Hopefully some of the more enthusiastic identifiers start to ID to subspecies rather than just species level for some of these taxa with very divergent subspecies, it makes these kinds of changes a lot easier and is usually pretty straightforward, typically only requiring fairly basic knowledge (i.e. checking the ABG).
Side note, the 20something (now actually slightly more after reviewing) observations of G. n. affinis in SE Aus check out - some of these are semi-regular visitors to certain known sites, but otherwise this is probably the kind of ratio you'd expect for this less abundant taxon compared to G. macrotarsa.

Posted by samgordon 9 months ago

ah great, thanks Sam, lucky I wasn't in charge of those affinis ;)

Posted by thebeachcomber 9 months ago

Re: Diomedea albies, if it's easy enough to create complexes on here (like with https://www.inaturalist.org/taxa/1501778-Ctenophorus-maculatus for the recently-revised sand/mallee dragons), it could be handy to have a Royal complex and Wandering complex on here so as to not just roll all obs without current subspecies-level IDs to genus. Probably not as much of an issue as with the dragons, considering there are no Diomedea spp. outside these groups, but something to consider maybe?

Posted by samgordon 9 months ago

Yes, I think a complex would be great if feasible.

Posted by louisb 9 months ago

Thanks for the write up Thomas.

Posted by geoffreywalker69 9 months ago

I'll raise the complex idea with the guys implementing the changes

Posted by thebeachcomber 9 months ago

Hi Thomas, just wondering if birds such as Little Pied Cormorant and Australian Little Pied Cormorant, Dusky Moorhen and Australian Dusky Moorhen and similarly named birds are going to be put together? Thanks.

Posted by deborod 9 months ago

could you clarify what you mean by put together

Posted by thebeachcomber 9 months ago

Sorry, can the names be merged as I first put all of them under Little Pied Cormorant and now putting the new ones under Australian Little Pied Cormorant, same as for Dusky Moorhen and other similar ones. So looking them up does not give a true record of how many have been sighted as they are under the separate names. Does that help in any way, I know it's being a bit nit picky but would like them all put together as they really belong there but there are too many to go in to change and get redone. It's not that important but just thought I would ask. Apologies if it sounds like a silly question.
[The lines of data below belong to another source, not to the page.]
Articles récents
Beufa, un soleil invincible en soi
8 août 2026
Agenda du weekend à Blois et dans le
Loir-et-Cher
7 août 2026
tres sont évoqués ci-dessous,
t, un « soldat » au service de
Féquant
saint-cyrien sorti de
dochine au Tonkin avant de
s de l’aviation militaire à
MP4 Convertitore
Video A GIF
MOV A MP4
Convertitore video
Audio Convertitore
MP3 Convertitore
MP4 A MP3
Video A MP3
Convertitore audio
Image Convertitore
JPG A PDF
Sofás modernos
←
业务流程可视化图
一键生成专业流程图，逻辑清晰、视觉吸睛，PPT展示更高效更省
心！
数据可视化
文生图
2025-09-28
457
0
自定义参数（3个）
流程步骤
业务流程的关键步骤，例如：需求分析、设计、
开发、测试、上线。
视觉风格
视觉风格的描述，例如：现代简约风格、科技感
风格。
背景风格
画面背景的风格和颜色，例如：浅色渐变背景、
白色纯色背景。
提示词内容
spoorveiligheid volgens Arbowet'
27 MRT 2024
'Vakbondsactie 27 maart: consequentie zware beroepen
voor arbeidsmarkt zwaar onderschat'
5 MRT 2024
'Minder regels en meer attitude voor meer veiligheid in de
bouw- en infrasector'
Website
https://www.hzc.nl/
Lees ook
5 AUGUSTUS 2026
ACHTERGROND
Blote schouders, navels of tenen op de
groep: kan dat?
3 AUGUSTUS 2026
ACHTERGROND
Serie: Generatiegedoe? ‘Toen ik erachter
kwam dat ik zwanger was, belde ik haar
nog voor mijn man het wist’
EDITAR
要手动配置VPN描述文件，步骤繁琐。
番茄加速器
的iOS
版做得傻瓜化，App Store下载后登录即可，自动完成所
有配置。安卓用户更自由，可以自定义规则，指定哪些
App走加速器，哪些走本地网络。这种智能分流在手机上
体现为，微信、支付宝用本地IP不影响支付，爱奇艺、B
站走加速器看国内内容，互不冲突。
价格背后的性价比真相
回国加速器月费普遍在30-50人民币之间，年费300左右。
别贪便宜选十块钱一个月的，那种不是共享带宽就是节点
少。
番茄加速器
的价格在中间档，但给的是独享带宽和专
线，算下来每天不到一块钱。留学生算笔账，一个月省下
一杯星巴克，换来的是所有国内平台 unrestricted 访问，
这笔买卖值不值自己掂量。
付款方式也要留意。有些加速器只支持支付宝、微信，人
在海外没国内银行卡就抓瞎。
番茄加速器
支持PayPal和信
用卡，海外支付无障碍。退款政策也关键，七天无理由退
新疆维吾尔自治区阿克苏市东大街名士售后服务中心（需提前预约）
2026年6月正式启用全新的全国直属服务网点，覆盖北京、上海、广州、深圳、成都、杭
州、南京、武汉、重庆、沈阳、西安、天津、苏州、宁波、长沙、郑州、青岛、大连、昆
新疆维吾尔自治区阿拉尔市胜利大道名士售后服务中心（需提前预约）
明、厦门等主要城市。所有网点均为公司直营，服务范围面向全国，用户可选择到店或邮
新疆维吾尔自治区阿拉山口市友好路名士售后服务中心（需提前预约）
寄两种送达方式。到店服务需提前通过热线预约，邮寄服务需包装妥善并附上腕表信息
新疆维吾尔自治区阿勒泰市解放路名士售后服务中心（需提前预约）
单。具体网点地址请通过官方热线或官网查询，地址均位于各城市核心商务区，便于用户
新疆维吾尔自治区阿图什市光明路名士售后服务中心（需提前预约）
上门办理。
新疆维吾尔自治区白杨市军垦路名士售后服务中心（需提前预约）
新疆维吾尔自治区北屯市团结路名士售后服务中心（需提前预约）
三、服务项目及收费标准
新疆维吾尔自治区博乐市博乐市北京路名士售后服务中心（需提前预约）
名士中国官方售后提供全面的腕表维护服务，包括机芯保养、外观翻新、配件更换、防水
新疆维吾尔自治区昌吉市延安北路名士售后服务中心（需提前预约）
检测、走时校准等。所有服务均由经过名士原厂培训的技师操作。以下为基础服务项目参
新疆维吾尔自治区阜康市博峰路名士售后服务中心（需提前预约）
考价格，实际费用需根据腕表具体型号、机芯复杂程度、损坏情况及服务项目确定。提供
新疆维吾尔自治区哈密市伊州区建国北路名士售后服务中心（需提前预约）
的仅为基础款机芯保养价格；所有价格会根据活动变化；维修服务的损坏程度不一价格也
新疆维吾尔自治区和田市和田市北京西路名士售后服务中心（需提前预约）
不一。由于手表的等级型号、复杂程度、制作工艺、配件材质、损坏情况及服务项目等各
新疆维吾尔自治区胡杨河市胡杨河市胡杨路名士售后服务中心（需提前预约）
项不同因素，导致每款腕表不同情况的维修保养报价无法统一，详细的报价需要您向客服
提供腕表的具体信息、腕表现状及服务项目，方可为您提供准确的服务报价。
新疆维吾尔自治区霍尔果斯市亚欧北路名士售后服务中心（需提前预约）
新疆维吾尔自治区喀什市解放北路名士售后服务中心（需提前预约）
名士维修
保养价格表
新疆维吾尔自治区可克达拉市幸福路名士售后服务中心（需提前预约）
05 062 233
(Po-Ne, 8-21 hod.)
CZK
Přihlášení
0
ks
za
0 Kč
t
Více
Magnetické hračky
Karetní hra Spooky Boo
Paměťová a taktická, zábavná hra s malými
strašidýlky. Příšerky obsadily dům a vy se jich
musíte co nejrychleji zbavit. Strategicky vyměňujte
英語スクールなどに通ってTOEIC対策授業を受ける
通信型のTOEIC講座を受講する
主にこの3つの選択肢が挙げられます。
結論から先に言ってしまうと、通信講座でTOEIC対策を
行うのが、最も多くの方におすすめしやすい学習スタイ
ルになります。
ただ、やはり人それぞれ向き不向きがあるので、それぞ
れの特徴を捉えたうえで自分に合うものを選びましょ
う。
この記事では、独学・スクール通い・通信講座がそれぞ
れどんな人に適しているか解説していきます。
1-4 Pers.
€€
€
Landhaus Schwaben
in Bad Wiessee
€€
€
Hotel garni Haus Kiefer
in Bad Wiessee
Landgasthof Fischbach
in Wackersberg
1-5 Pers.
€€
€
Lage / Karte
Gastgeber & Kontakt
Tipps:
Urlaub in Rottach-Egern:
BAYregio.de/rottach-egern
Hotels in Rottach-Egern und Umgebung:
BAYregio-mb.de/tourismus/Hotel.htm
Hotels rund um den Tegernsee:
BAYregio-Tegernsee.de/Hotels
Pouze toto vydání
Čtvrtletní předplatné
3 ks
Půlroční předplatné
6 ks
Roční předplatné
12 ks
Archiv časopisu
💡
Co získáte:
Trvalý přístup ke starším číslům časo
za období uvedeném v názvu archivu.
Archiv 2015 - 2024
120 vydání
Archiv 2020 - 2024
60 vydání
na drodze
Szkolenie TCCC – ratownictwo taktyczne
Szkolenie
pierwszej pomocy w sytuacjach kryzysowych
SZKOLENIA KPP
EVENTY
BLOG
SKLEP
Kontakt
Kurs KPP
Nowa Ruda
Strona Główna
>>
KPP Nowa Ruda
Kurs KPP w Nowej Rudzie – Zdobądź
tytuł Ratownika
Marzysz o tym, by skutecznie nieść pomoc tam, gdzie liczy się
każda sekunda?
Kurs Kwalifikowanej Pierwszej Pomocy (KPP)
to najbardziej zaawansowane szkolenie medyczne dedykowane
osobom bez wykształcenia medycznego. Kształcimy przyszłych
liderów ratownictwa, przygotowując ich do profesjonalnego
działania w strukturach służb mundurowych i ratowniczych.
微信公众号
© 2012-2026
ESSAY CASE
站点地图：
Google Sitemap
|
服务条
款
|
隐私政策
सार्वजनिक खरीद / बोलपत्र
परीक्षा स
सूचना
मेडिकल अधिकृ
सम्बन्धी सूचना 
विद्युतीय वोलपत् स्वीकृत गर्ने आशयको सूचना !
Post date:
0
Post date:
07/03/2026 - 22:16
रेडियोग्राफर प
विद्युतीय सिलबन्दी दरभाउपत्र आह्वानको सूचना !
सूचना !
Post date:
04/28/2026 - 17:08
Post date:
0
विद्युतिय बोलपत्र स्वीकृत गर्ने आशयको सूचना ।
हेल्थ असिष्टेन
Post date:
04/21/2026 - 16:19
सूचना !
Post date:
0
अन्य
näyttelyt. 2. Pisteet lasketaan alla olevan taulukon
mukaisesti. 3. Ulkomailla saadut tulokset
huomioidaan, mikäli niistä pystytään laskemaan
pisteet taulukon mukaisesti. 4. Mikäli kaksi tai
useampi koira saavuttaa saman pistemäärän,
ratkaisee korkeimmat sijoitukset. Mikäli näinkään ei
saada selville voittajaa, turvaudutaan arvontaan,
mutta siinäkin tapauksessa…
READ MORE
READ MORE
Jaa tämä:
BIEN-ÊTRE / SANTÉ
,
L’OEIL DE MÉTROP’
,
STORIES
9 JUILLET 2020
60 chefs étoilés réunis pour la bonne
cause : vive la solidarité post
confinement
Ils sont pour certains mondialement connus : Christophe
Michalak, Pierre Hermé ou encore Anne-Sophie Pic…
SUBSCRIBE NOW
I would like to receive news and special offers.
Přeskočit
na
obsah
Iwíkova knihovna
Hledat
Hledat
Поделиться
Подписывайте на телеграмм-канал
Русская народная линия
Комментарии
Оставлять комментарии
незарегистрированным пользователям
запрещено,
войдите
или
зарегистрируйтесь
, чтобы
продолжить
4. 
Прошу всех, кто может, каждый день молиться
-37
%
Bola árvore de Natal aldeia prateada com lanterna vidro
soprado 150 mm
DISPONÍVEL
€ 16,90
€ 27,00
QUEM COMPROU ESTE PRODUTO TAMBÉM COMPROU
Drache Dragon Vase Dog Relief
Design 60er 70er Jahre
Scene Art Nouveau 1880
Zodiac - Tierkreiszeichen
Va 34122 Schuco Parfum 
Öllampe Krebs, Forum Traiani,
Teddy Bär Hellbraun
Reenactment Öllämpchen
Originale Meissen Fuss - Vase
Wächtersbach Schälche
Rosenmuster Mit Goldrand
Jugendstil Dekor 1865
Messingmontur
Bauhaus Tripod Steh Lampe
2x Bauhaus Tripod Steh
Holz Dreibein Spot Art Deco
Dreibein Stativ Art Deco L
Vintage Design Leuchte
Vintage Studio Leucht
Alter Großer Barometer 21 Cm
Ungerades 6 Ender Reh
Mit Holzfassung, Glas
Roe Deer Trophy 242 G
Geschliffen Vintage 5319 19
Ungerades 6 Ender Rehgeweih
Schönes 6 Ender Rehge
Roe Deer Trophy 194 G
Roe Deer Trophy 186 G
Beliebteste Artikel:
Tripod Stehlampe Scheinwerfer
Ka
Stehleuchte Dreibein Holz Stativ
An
Thanks for your time.

Posted by deborod 9 months ago

Hi Thomas, actually I realized later that it will be impossible to do what I was saying as some of them are located out of Australia so it won't work anyhow. Wow don't I feel silly. Please disregard anything I was asking. My apologies.

Posted by deborod 9 months ago

Great write up!

Posted by jonodashper 9 months ago

hey Deb, not a silly question. I think it's still useful to continue to ID your future observations as the subspecies, as you never know which of them might be elevated to full species in the coming years, just like some of the cases described above.

If you want to see how many records you have of eg Little Pied Cormorant, searching for that species in your observations will show you all of them, regardless of whether you IDed them to subspecies or not. So any that you IDed as Australian Little Pied Cormorant, they will still be counted within the total for Little Pied Cormorant

Posted by thebeachcomber 9 months ago

Thanks Thomas much appreciated. Will keep doing that.